More than 300 food service and building maintenance workers unanimously ratified the recent contract package which might result in a three-year contact within a month if the Board of Regents approves the package.

Diane Tilton, president of local 963 of the American Federation of State, County and Municipal Employees (AFSCME) said, “The membership (local 963) is elated over it (the package).” All food service and building maintenance workers are members of AFSCME.

The package has many contractual improvements including changes in bidding rights, in job bumping and in the grievance procedures which the workers were trying to change, Tilton said.

If the Regents approve the package at their October meeting, workers will receive specified job locations, Tilton said, which was a main issue during negotiations. Without a contract workers’ job locations were less specific and seniority was not heeded.

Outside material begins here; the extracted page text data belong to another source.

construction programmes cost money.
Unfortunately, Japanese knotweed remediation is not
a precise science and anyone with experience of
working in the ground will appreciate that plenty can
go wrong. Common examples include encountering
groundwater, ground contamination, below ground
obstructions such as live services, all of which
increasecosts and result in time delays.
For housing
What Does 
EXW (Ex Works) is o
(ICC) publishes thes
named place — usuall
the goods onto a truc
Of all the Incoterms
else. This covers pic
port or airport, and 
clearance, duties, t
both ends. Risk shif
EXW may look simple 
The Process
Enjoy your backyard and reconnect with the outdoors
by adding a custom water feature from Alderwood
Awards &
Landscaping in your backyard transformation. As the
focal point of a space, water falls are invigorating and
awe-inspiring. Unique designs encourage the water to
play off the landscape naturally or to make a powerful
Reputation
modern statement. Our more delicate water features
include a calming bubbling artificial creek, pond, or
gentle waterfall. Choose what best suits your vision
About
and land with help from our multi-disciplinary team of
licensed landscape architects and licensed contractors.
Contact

Another positive aspect of the potential contract is new language in bumping rights, Tilton said. She said the details of the language are confusing, but now workers have three options as opposed to one.

Tilton said the potential contract also contains new language for many issues.

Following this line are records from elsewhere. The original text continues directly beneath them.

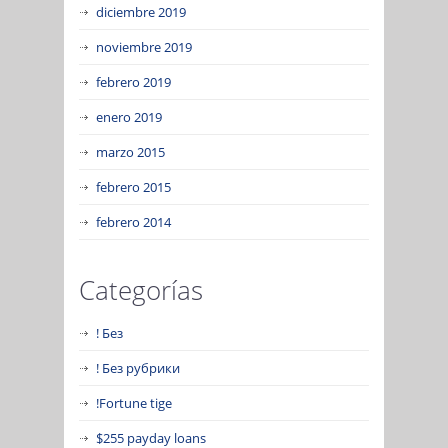
diciembre 2019
noviembre 2019
febrero 2019
enero 2019
marzo 2015
febrero 2015
febrero 2014
Categorías
! Без
! Без рубрики
!Fortune tige
$255 payday loans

Workers will not be receiving a higher salary because negotiations were not about more money. Rather they covered contract language and better working conditions.

owever, a stipulation in the contract states if extra money is found, bargaining sessions will re-open to discuss pay raises, Tilton said.

Unfair labor practice charges filed by AFSCME against the university are still pending, said Robert Perkovich, executive director for the Illinois Educational Labor Relations Board. Investigations will continue until more information is acquired.

Charges were filed because NIU did not bargain with the union before implementing changes. Regulations state that employers have to bargain with the union before any changes can be made if a mandatory subject is at hand. Bargaining must be to the point of impasse.

Eddie Williams, vice president for finance and planning, was unable to be reached for comment.

The university and AFSCME have been negotiating since April before the workers’ previous contract expired June 30. During negotiations the union considered the old contract effective so workers’ rights would not be ignored.

In the workers’ battle for a new contract, a formal intent to strike was filed July 29, giving workers the right to strike. Sixty workers picketed Aug. 7 in King Memorial Commons.